The 90bn barrels of undiscovered oil the US Geological Survey believes the Arctic holds is 13 per cent of the world's undiscovered oil - about the known reserves of the United Arab Emirates. The 1,669,000bn cubic feet of natural gas are equivalent to 30 per cent of undiscovered gas reserves.
"The extensive Arctic continental shelf may constitute the geographically largest unexplored prospective area for petroleum remaining on earth," the USGS said. Its report only makes estimates based on conventional resources recoverable through a well bore; there could be more trapped in heavy sands or shale.

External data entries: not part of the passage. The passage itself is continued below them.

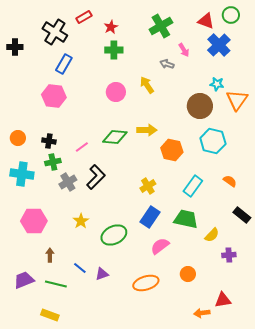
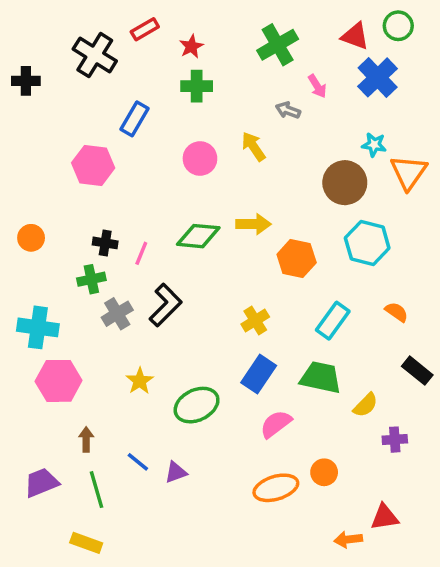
blue rectangle: (64, 64) -> (134, 119), moved
black cross: (49, 141) -> (105, 243), moved
pink line: (82, 147) -> (141, 253), turned -32
cyan cross: (22, 174) -> (38, 327), moved
orange ellipse: (146, 283) -> (276, 488), moved
green line: (56, 284) -> (97, 490), turned 60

Last August Russia planted its flag on the seabed 4km under the North Pole raising fears of a rush to grab the Arctic's mineral resources. Denmark in May called a summit of the five Arctic powers to try to reiterate the countries' commitment to the UN's Law of the Sea Convention that governs territorial waters.
Yet Donald Gautier, a USGS scientist, said most of the undiscovered resources were in areas already under territorial claims, and the Pole itself did not appear "very interesting" for fossil fuels.
Commercial interest in exploiting the Arctic has increased with Royal Dutch Shell, the Anglo-Dutch energy group, pushing to help Russia develop gas from the Yamal region, and Total having won the right to do so at Russia's giant Shtokman gas field.
In the US, companies are pushing into Arctic Alaska, while Denmark has drawn interest in exploring off Greenland.
Mr Gautier said: "Only Arctic Alaska really booms out.'' It shows the most promise for oil resources, while Russia shows the most for natural gas.
Consultants Wood Mackenzie in 2006 estimated the Arctic basins, including those being developed, held 233bn barrels of discovered oil and gas and another 166bn that had yet to be found, most of it gas.